No seu vaivém estratégico, Bolsonaro já levou o rosto cinco vezes à vitrine da rede nacional de rádio e TV. Ele desdisse num pronunciamento o que dissera na fala anterior. Em março, Bolsonaro desconvocou uma manifestação anti-Congresso e anti-Supremo que ele havia estimulado em mensagens de WhatsApp. Depois, foi ao encontro dos manifestantes em frente ao Planalto, violando as recomendações de isolamento social do Ministério da Saúde.

Neste domingo, Bolsonaro discursou para uma multidão que clamava, no gogó e em inúmeras faixas, por intervenção militar, fechamento do Congresso e do Supremo e um novo AI-5, que pressupõe, entre outras barbaridades, a censura à imprensa. Tudo isso na frente do Quartel General do Exército. Nesta segunda-feira, o presidente disse que respeita o Judiciário e o Legislativo. E proclamou: "Eu sou a Constituição".

A frase lembra Luiz 14. Com uma diferença: o monarca francês, a quem se atribui a frase "O Estado sou Eu", viveu no século 17 e permaneceu no poder por 72 anos. Bolsonaro vive no século 21, num país democrático, em que os presidentes, mesmo os que se imaginam reis, têm prazo de validade. Com seu comportamento, Bolsonaro está conspirando contra renovação do prazo do seu mandato, porque um número cada vez maior de pessoas não consegue enxergar a utilidade da sua Presidência.

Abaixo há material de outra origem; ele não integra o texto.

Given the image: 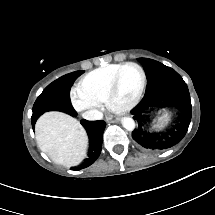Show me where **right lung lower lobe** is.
<instances>
[{
    "instance_id": "1",
    "label": "right lung lower lobe",
    "mask_w": 215,
    "mask_h": 215,
    "mask_svg": "<svg viewBox=\"0 0 215 215\" xmlns=\"http://www.w3.org/2000/svg\"><path fill=\"white\" fill-rule=\"evenodd\" d=\"M36 120H32L33 129H34ZM81 124L84 126L89 136L90 144L88 149V156L79 167L73 168V170H80L82 168H86L92 165L98 159L101 153L103 132L106 126V123L104 121L82 120Z\"/></svg>"
}]
</instances>
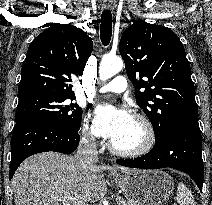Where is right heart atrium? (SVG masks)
Masks as SVG:
<instances>
[{"label":"right heart atrium","mask_w":212,"mask_h":205,"mask_svg":"<svg viewBox=\"0 0 212 205\" xmlns=\"http://www.w3.org/2000/svg\"><path fill=\"white\" fill-rule=\"evenodd\" d=\"M81 138L84 143L90 146H95L97 143L95 135H94L93 127L89 123L88 118H85L83 122L82 130H81Z\"/></svg>","instance_id":"obj_1"}]
</instances>
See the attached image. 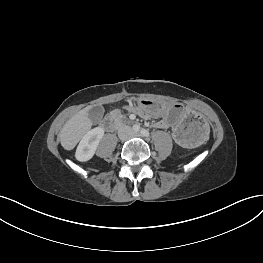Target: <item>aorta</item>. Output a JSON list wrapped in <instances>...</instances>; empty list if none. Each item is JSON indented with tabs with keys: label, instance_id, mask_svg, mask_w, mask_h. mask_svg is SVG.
I'll return each mask as SVG.
<instances>
[{
	"label": "aorta",
	"instance_id": "aorta-1",
	"mask_svg": "<svg viewBox=\"0 0 263 263\" xmlns=\"http://www.w3.org/2000/svg\"><path fill=\"white\" fill-rule=\"evenodd\" d=\"M133 129H134V131H138V130L140 129V126L134 125V126H133Z\"/></svg>",
	"mask_w": 263,
	"mask_h": 263
}]
</instances>
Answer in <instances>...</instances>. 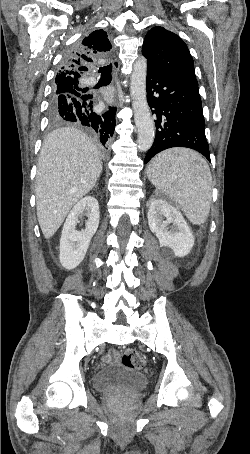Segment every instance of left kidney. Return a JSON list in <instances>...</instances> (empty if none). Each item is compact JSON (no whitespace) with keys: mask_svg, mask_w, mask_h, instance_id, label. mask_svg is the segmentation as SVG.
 I'll list each match as a JSON object with an SVG mask.
<instances>
[{"mask_svg":"<svg viewBox=\"0 0 250 454\" xmlns=\"http://www.w3.org/2000/svg\"><path fill=\"white\" fill-rule=\"evenodd\" d=\"M147 217L149 228L158 237L164 254L184 257L190 253L195 239L176 207L162 198H154Z\"/></svg>","mask_w":250,"mask_h":454,"instance_id":"obj_1","label":"left kidney"}]
</instances>
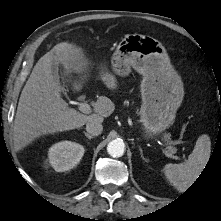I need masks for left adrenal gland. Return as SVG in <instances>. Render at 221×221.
Masks as SVG:
<instances>
[{
  "instance_id": "a2214340",
  "label": "left adrenal gland",
  "mask_w": 221,
  "mask_h": 221,
  "mask_svg": "<svg viewBox=\"0 0 221 221\" xmlns=\"http://www.w3.org/2000/svg\"><path fill=\"white\" fill-rule=\"evenodd\" d=\"M139 150H140V154H141L142 159H143L145 162H147L148 160H147L146 158H144V156H143V150H142V148L139 147Z\"/></svg>"
}]
</instances>
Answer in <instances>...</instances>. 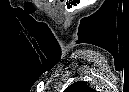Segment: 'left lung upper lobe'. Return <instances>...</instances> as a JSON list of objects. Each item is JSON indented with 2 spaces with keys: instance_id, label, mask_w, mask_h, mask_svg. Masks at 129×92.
I'll return each instance as SVG.
<instances>
[{
  "instance_id": "1",
  "label": "left lung upper lobe",
  "mask_w": 129,
  "mask_h": 92,
  "mask_svg": "<svg viewBox=\"0 0 129 92\" xmlns=\"http://www.w3.org/2000/svg\"><path fill=\"white\" fill-rule=\"evenodd\" d=\"M86 82H75L65 89L64 92H94Z\"/></svg>"
}]
</instances>
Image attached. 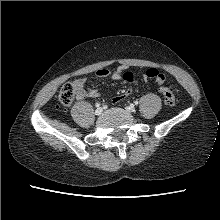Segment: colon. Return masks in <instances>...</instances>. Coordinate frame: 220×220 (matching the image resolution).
Here are the masks:
<instances>
[{"mask_svg":"<svg viewBox=\"0 0 220 220\" xmlns=\"http://www.w3.org/2000/svg\"><path fill=\"white\" fill-rule=\"evenodd\" d=\"M145 76L148 78L155 79L158 84H160L159 91L162 94L164 98V102L168 106H174L176 104V96L173 93L172 89L165 85V76L160 73L155 68H149L145 72ZM134 73L132 71H125L122 74V79L127 83H132L134 80ZM129 88L124 92V94H128ZM76 95V88L73 82H68L60 90L59 96H58V103L61 107L67 108L69 107Z\"/></svg>","mask_w":220,"mask_h":220,"instance_id":"colon-1","label":"colon"}]
</instances>
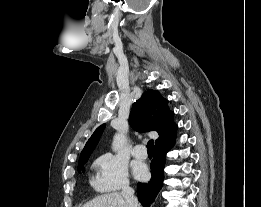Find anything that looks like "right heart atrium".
<instances>
[{
    "mask_svg": "<svg viewBox=\"0 0 261 207\" xmlns=\"http://www.w3.org/2000/svg\"><path fill=\"white\" fill-rule=\"evenodd\" d=\"M96 175L93 185L100 192H113L129 185L127 164L118 156L101 155L94 164Z\"/></svg>",
    "mask_w": 261,
    "mask_h": 207,
    "instance_id": "right-heart-atrium-1",
    "label": "right heart atrium"
}]
</instances>
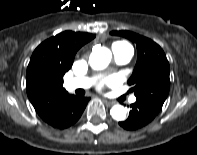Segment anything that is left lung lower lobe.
<instances>
[{
	"mask_svg": "<svg viewBox=\"0 0 197 155\" xmlns=\"http://www.w3.org/2000/svg\"><path fill=\"white\" fill-rule=\"evenodd\" d=\"M132 110L126 121L119 122V125L127 130H136L147 125L159 113L148 105L136 101L131 105Z\"/></svg>",
	"mask_w": 197,
	"mask_h": 155,
	"instance_id": "left-lung-lower-lobe-1",
	"label": "left lung lower lobe"
}]
</instances>
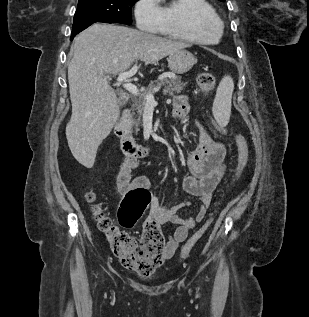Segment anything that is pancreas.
<instances>
[{"label":"pancreas","instance_id":"1","mask_svg":"<svg viewBox=\"0 0 309 317\" xmlns=\"http://www.w3.org/2000/svg\"><path fill=\"white\" fill-rule=\"evenodd\" d=\"M186 84L187 83L181 82V77L179 76H175L170 79L165 78L162 80L151 81L146 90L140 95L139 98L134 101V104L131 108L133 111L132 126L135 129V133L137 134L139 131V127L142 126L141 117L146 106L145 96L147 94H153L156 86L165 85V88L163 89V94L173 96L174 94L181 93V91L184 90Z\"/></svg>","mask_w":309,"mask_h":317}]
</instances>
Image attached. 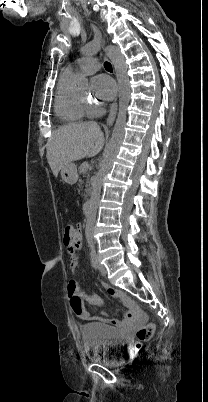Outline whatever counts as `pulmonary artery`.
<instances>
[{
	"instance_id": "1",
	"label": "pulmonary artery",
	"mask_w": 208,
	"mask_h": 402,
	"mask_svg": "<svg viewBox=\"0 0 208 402\" xmlns=\"http://www.w3.org/2000/svg\"><path fill=\"white\" fill-rule=\"evenodd\" d=\"M92 53L85 50V55L89 56ZM100 62L91 60L89 57L77 59L74 63L66 67V72L73 76L89 75L100 69Z\"/></svg>"
}]
</instances>
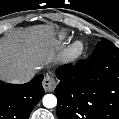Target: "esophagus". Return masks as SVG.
<instances>
[{
    "label": "esophagus",
    "instance_id": "1",
    "mask_svg": "<svg viewBox=\"0 0 119 119\" xmlns=\"http://www.w3.org/2000/svg\"><path fill=\"white\" fill-rule=\"evenodd\" d=\"M42 84L45 91L52 92L56 88L57 82L51 73H47Z\"/></svg>",
    "mask_w": 119,
    "mask_h": 119
}]
</instances>
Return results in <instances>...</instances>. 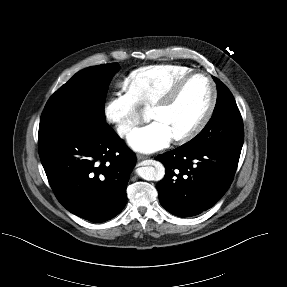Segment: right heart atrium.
Wrapping results in <instances>:
<instances>
[{"instance_id": "d8ad5b80", "label": "right heart atrium", "mask_w": 287, "mask_h": 287, "mask_svg": "<svg viewBox=\"0 0 287 287\" xmlns=\"http://www.w3.org/2000/svg\"><path fill=\"white\" fill-rule=\"evenodd\" d=\"M104 115L121 137L127 136L139 123L141 118L139 103L127 85H122L106 102Z\"/></svg>"}]
</instances>
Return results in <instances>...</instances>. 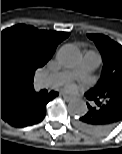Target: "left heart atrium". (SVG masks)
Masks as SVG:
<instances>
[{"label":"left heart atrium","instance_id":"obj_1","mask_svg":"<svg viewBox=\"0 0 122 154\" xmlns=\"http://www.w3.org/2000/svg\"><path fill=\"white\" fill-rule=\"evenodd\" d=\"M68 88H69V89H72V87H71V86H69Z\"/></svg>","mask_w":122,"mask_h":154}]
</instances>
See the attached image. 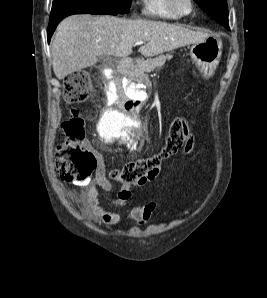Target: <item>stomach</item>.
<instances>
[{"label": "stomach", "instance_id": "1", "mask_svg": "<svg viewBox=\"0 0 267 298\" xmlns=\"http://www.w3.org/2000/svg\"><path fill=\"white\" fill-rule=\"evenodd\" d=\"M190 55L204 77L209 78L219 64L222 41L216 36H208L203 41L192 44Z\"/></svg>", "mask_w": 267, "mask_h": 298}]
</instances>
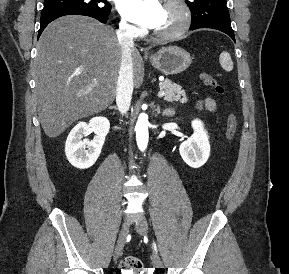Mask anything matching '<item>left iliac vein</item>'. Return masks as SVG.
<instances>
[{
    "mask_svg": "<svg viewBox=\"0 0 289 274\" xmlns=\"http://www.w3.org/2000/svg\"><path fill=\"white\" fill-rule=\"evenodd\" d=\"M135 229H136L138 234H140L142 236L147 235V233H148L147 221L144 218H141L138 221V223L136 224ZM152 264L156 268H162L163 267V262H162L161 258L156 253H153V255H152Z\"/></svg>",
    "mask_w": 289,
    "mask_h": 274,
    "instance_id": "1",
    "label": "left iliac vein"
}]
</instances>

No momento, o mundo se esforça para combater o coronavírus. No Brasil, o presidente se associa ao vírus para drenar as energias de um país em que as UTIs começam a entrar em colapso em diferentes localidades. Bolsonaro fez da sua Presidência uma máquina de moer que trabalha incessantemente. Se não há o que moer, o presidente tritura a si mesmo.

Um presidente assim deve ser tratado com paciência, nos limites da Constituição que ele não consegue personificar. Fez bem a Procuradoria da República ao requisitar investigação sobre a organização do ato antidemocrático que o presidente da República decidiu estrelar.